TASK MATERIAL:

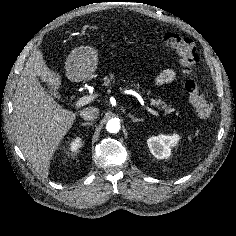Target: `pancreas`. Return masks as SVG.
I'll return each mask as SVG.
<instances>
[{
  "label": "pancreas",
  "instance_id": "pancreas-1",
  "mask_svg": "<svg viewBox=\"0 0 236 236\" xmlns=\"http://www.w3.org/2000/svg\"><path fill=\"white\" fill-rule=\"evenodd\" d=\"M103 81H104V85L105 86H110V85H113L115 84L116 82V78L114 76V74H109L108 76H105L103 78ZM136 89H139V85H134ZM150 104L152 106H160V108L162 110H164L166 113H172L175 111L174 108H171L170 105H167V104H164V102L162 100H157V99H150ZM176 115H179V112L176 111Z\"/></svg>",
  "mask_w": 236,
  "mask_h": 236
}]
</instances>
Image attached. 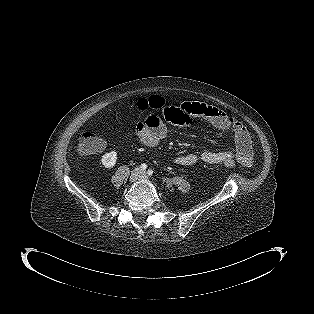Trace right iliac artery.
<instances>
[{
  "label": "right iliac artery",
  "instance_id": "82829eb1",
  "mask_svg": "<svg viewBox=\"0 0 314 314\" xmlns=\"http://www.w3.org/2000/svg\"><path fill=\"white\" fill-rule=\"evenodd\" d=\"M146 168H147V165H146V164H142V165H141V169H142V170H146Z\"/></svg>",
  "mask_w": 314,
  "mask_h": 314
}]
</instances>
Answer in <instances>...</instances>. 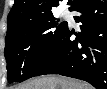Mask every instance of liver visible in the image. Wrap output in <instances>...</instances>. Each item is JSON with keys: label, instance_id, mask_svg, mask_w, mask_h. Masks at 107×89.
Wrapping results in <instances>:
<instances>
[{"label": "liver", "instance_id": "6515ba94", "mask_svg": "<svg viewBox=\"0 0 107 89\" xmlns=\"http://www.w3.org/2000/svg\"><path fill=\"white\" fill-rule=\"evenodd\" d=\"M13 89H92V86L66 77L42 76L17 85Z\"/></svg>", "mask_w": 107, "mask_h": 89}]
</instances>
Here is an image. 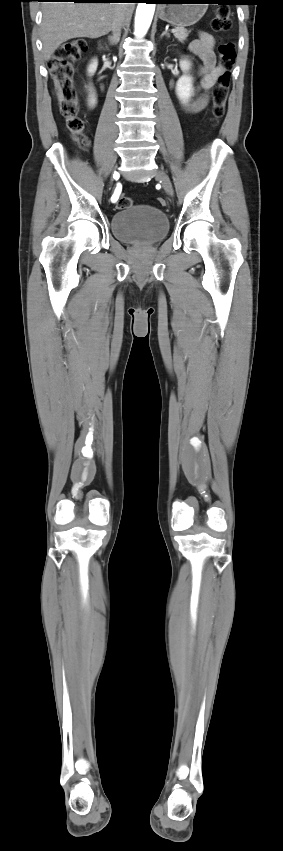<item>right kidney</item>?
<instances>
[{
    "label": "right kidney",
    "mask_w": 283,
    "mask_h": 851,
    "mask_svg": "<svg viewBox=\"0 0 283 851\" xmlns=\"http://www.w3.org/2000/svg\"><path fill=\"white\" fill-rule=\"evenodd\" d=\"M97 66H98L97 59H93L92 62L90 63V65L88 66V69H87L89 76H92L96 72ZM96 103H97L96 94H95L94 90L91 88V93H90L89 98H88V105H89L90 108H93V107H95Z\"/></svg>",
    "instance_id": "obj_1"
}]
</instances>
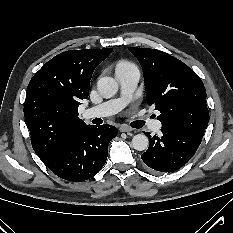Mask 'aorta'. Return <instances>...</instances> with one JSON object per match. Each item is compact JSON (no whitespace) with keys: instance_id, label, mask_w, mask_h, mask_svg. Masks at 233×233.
I'll return each mask as SVG.
<instances>
[{"instance_id":"aorta-1","label":"aorta","mask_w":233,"mask_h":233,"mask_svg":"<svg viewBox=\"0 0 233 233\" xmlns=\"http://www.w3.org/2000/svg\"><path fill=\"white\" fill-rule=\"evenodd\" d=\"M97 89L104 98H111L118 91V83L114 78L102 77L97 82ZM148 145V138L144 134H137L132 138V147L137 151L146 150Z\"/></svg>"}]
</instances>
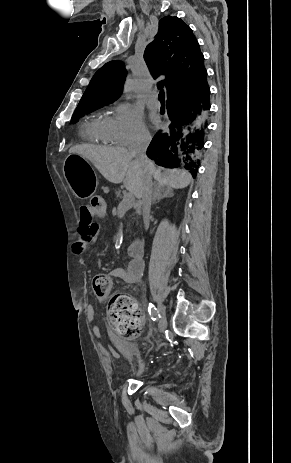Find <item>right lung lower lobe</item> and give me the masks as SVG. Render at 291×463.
<instances>
[{
  "mask_svg": "<svg viewBox=\"0 0 291 463\" xmlns=\"http://www.w3.org/2000/svg\"><path fill=\"white\" fill-rule=\"evenodd\" d=\"M206 78L207 72L197 91L168 98L167 113L171 124L167 131L154 136L147 149L148 157L156 164L167 168L183 167L193 177L200 165L208 125L210 88Z\"/></svg>",
  "mask_w": 291,
  "mask_h": 463,
  "instance_id": "1",
  "label": "right lung lower lobe"
}]
</instances>
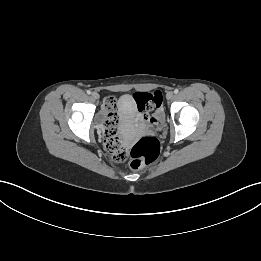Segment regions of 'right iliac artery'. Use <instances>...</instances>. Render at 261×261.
Listing matches in <instances>:
<instances>
[{
    "mask_svg": "<svg viewBox=\"0 0 261 261\" xmlns=\"http://www.w3.org/2000/svg\"><path fill=\"white\" fill-rule=\"evenodd\" d=\"M87 94L90 95V94H91V91H90V90H87Z\"/></svg>",
    "mask_w": 261,
    "mask_h": 261,
    "instance_id": "82829eb1",
    "label": "right iliac artery"
}]
</instances>
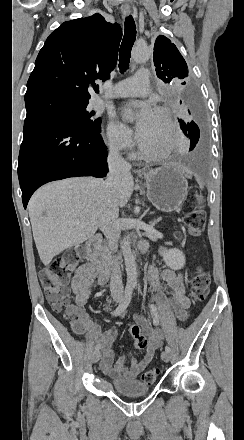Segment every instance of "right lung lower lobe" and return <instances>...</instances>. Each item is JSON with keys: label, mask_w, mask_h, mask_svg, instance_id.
Masks as SVG:
<instances>
[{"label": "right lung lower lobe", "mask_w": 244, "mask_h": 440, "mask_svg": "<svg viewBox=\"0 0 244 440\" xmlns=\"http://www.w3.org/2000/svg\"><path fill=\"white\" fill-rule=\"evenodd\" d=\"M100 125L85 129L59 118L27 115L18 159L24 208L43 184L69 177H104L107 147Z\"/></svg>", "instance_id": "98d812e1"}]
</instances>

WORK ITEM: Begin the copy at the line containing "Mask 'aorta'. Return" and end it at the last line of the records; transcribe exactly and exclude pictures.

SOLVED PROBLEM:
Mask 'aorta'. Return <instances>...</instances> with one JSON object per match. Each item is compact JSON (no whitespace) with keys: instance_id, label, mask_w, mask_h, mask_svg. Masks at 233×233.
I'll return each mask as SVG.
<instances>
[{"instance_id":"aorta-1","label":"aorta","mask_w":233,"mask_h":233,"mask_svg":"<svg viewBox=\"0 0 233 233\" xmlns=\"http://www.w3.org/2000/svg\"><path fill=\"white\" fill-rule=\"evenodd\" d=\"M97 89L104 98H111L118 91V83L114 78L102 77L97 82ZM148 145V138L144 134H137L132 138V147L137 151L146 150Z\"/></svg>"}]
</instances>
Find <item>right lung lower lobe</item> and give me the masks as SVG. Render at 291×463.
<instances>
[{
  "mask_svg": "<svg viewBox=\"0 0 291 463\" xmlns=\"http://www.w3.org/2000/svg\"><path fill=\"white\" fill-rule=\"evenodd\" d=\"M206 78L207 72L197 91L168 98L167 113L171 124L167 131L154 136L147 149L148 157L156 164L167 168L183 167L193 177L200 165L208 125L210 88Z\"/></svg>",
  "mask_w": 291,
  "mask_h": 463,
  "instance_id": "1",
  "label": "right lung lower lobe"
}]
</instances>
Segment regions of 'right iliac artery'. Use <instances>...</instances>. Render at 261×261.
Listing matches in <instances>:
<instances>
[{
    "mask_svg": "<svg viewBox=\"0 0 261 261\" xmlns=\"http://www.w3.org/2000/svg\"><path fill=\"white\" fill-rule=\"evenodd\" d=\"M87 94L90 95V94H91V91H90V90H87Z\"/></svg>",
    "mask_w": 261,
    "mask_h": 261,
    "instance_id": "82829eb1",
    "label": "right iliac artery"
}]
</instances>
Segment every instance of "right lung lower lobe" and return <instances>...</instances>. Each item is JSON with keys: label, mask_w, mask_h, mask_svg, instance_id.
Masks as SVG:
<instances>
[{"label": "right lung lower lobe", "mask_w": 244, "mask_h": 440, "mask_svg": "<svg viewBox=\"0 0 244 440\" xmlns=\"http://www.w3.org/2000/svg\"><path fill=\"white\" fill-rule=\"evenodd\" d=\"M100 125L85 129L59 118L27 115L18 159L24 208L43 184L69 177H104L107 147Z\"/></svg>", "instance_id": "98d812e1"}]
</instances>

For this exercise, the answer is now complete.